| Records for the exercise |
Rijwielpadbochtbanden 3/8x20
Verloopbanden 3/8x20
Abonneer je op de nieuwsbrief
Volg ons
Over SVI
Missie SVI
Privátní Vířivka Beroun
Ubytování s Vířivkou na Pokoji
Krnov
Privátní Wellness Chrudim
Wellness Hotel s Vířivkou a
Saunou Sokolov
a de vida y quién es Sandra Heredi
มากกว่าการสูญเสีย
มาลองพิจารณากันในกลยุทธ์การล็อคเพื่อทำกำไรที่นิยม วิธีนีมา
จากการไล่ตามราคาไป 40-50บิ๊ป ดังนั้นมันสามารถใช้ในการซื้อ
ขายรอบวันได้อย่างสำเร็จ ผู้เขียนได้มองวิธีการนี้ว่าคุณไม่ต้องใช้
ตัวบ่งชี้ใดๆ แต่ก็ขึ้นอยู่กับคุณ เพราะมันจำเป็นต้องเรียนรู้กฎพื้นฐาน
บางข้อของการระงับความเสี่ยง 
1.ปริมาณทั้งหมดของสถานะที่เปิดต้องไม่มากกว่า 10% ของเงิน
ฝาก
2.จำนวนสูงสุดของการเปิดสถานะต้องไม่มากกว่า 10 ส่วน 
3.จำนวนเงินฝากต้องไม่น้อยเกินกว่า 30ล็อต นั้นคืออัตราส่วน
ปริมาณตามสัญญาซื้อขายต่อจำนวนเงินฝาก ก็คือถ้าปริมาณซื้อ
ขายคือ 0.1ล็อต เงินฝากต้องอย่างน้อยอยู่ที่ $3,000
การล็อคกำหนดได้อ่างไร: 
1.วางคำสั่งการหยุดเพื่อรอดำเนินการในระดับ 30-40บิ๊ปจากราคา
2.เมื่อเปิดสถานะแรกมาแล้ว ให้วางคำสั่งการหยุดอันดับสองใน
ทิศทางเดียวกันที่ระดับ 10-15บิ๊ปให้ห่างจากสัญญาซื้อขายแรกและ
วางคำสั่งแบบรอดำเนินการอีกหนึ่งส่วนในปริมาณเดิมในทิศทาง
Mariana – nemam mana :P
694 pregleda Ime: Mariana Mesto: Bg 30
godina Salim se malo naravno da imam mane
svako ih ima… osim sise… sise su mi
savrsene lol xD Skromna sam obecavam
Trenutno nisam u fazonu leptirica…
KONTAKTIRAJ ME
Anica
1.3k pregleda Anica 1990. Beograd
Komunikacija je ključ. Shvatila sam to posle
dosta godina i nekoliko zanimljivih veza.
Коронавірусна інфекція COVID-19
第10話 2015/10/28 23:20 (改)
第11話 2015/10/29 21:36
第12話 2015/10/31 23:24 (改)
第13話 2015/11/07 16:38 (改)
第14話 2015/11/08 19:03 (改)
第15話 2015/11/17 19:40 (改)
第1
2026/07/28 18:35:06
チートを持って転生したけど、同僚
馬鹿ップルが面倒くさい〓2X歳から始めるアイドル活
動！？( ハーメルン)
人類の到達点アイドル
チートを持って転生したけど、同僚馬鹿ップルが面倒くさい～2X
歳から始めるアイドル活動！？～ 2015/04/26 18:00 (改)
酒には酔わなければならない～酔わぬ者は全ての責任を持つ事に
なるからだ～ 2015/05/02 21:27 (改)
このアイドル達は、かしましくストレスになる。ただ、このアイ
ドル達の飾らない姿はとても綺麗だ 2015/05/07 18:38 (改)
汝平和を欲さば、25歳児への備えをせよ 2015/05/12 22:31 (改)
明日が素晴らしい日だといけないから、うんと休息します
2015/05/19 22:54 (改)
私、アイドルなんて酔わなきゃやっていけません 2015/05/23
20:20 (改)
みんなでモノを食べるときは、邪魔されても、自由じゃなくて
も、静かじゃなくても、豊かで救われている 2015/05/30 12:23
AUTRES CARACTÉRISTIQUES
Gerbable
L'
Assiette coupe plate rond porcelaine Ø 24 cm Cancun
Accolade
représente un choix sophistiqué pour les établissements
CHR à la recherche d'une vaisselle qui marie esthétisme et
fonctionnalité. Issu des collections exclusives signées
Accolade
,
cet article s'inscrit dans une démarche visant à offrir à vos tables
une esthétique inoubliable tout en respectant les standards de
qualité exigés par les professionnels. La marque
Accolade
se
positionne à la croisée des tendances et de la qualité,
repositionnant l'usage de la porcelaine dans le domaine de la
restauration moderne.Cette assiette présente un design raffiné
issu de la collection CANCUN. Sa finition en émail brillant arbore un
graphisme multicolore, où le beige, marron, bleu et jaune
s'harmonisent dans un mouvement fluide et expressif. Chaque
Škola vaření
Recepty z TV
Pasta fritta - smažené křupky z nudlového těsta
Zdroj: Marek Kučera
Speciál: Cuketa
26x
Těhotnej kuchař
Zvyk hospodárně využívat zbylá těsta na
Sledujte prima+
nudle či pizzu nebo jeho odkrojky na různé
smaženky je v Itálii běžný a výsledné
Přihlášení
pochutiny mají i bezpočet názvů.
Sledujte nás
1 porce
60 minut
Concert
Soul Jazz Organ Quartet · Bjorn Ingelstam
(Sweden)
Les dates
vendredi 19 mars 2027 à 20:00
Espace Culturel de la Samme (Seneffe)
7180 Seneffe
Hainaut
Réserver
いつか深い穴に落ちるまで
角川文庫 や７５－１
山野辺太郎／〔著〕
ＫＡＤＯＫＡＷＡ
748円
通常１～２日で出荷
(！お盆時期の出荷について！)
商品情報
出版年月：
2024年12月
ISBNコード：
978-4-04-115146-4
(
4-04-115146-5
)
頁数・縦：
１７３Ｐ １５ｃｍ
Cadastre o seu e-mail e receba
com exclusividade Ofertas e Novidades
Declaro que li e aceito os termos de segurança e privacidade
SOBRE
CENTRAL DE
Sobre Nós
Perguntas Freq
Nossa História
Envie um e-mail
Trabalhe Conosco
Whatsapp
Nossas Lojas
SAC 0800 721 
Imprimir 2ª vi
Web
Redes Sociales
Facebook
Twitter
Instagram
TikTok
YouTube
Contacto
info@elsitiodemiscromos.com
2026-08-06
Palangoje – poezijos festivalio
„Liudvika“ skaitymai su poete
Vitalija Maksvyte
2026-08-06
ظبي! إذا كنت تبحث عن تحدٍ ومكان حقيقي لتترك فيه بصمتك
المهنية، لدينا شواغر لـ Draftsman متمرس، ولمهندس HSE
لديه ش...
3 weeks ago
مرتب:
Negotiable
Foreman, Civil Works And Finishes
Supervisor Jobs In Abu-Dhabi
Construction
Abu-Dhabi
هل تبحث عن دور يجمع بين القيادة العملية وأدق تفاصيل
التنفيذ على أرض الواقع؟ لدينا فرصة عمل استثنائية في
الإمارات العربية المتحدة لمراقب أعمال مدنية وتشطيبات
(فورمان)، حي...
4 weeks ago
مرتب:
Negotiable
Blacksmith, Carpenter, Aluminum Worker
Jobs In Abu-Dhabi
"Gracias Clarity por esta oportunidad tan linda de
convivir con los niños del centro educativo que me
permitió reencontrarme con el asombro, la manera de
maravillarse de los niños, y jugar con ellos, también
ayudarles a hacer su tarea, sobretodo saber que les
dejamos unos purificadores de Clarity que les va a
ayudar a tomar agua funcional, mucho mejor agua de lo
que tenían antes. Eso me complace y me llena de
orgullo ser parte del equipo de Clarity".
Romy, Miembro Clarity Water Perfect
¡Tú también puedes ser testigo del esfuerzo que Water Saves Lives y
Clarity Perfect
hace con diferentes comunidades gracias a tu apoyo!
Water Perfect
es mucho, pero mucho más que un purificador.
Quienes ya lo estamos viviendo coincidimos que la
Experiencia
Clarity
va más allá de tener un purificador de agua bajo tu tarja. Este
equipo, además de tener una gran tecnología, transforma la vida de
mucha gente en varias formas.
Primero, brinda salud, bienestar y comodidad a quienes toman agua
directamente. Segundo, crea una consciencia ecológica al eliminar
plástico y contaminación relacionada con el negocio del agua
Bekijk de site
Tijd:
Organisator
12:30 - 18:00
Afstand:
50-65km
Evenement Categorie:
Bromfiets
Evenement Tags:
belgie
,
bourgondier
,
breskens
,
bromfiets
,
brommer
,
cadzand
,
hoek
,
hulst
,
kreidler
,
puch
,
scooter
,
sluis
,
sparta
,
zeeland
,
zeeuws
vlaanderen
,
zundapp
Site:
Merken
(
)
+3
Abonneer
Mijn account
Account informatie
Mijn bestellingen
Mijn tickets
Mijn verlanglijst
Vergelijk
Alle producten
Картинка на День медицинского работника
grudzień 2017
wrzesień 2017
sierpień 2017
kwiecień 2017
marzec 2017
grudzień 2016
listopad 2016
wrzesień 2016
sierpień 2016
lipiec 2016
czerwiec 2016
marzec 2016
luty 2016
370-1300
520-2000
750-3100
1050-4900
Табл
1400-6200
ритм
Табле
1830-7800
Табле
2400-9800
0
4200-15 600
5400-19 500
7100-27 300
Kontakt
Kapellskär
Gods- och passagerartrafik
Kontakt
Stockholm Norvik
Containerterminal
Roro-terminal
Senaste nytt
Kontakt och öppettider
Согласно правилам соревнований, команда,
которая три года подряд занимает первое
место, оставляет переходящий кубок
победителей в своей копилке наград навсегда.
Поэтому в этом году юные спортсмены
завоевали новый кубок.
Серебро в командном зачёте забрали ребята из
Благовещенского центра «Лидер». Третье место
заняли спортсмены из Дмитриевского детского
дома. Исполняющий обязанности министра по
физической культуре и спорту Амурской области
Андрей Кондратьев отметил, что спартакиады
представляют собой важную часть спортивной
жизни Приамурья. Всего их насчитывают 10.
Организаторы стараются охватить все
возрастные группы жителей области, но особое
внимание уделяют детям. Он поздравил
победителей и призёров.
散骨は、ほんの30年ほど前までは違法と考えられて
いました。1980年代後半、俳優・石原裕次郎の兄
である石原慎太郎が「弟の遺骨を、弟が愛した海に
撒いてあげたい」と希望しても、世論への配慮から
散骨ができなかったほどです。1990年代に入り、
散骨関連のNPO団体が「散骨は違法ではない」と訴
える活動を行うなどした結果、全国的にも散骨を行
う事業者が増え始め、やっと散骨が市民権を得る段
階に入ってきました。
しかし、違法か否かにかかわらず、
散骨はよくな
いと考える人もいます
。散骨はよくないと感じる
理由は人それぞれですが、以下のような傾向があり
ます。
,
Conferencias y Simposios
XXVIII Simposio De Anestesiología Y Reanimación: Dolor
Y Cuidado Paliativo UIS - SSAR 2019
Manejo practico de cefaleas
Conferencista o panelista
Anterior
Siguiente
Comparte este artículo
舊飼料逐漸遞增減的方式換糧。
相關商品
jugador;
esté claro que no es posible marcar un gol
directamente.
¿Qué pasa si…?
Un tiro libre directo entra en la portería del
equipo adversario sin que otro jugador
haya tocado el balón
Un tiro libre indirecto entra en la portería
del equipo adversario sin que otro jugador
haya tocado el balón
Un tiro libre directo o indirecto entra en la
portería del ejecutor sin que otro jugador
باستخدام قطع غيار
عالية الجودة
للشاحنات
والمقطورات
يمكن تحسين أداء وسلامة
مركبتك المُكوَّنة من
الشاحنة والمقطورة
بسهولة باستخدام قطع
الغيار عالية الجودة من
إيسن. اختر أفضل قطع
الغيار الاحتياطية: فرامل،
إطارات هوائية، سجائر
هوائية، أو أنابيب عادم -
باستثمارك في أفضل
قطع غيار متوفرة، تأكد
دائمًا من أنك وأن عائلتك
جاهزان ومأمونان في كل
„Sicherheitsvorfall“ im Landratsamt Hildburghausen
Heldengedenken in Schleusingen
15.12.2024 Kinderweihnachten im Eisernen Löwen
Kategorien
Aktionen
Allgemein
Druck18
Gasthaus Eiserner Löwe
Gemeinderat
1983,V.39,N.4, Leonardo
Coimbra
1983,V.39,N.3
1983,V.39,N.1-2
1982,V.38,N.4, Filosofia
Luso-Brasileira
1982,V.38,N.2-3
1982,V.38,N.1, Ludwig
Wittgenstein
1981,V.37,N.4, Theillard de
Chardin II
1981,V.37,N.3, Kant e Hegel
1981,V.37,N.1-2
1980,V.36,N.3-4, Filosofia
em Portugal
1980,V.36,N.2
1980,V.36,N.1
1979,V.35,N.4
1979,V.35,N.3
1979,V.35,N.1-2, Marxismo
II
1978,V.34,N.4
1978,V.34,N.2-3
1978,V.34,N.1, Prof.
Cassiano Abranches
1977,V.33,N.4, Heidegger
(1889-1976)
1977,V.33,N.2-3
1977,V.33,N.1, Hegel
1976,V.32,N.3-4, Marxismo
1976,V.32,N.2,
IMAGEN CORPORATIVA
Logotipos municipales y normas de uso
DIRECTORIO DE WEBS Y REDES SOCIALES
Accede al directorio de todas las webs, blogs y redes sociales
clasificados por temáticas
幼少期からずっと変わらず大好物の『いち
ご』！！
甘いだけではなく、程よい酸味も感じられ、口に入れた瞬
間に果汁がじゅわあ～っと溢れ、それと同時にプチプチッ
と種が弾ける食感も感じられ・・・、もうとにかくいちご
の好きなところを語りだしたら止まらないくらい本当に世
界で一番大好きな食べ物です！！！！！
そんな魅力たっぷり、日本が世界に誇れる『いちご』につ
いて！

| Goal of the exercise |
Your answer should consist of each line above in which "Evenement" appears.

| Task result |
Evenement Categorie:
Evenement Tags:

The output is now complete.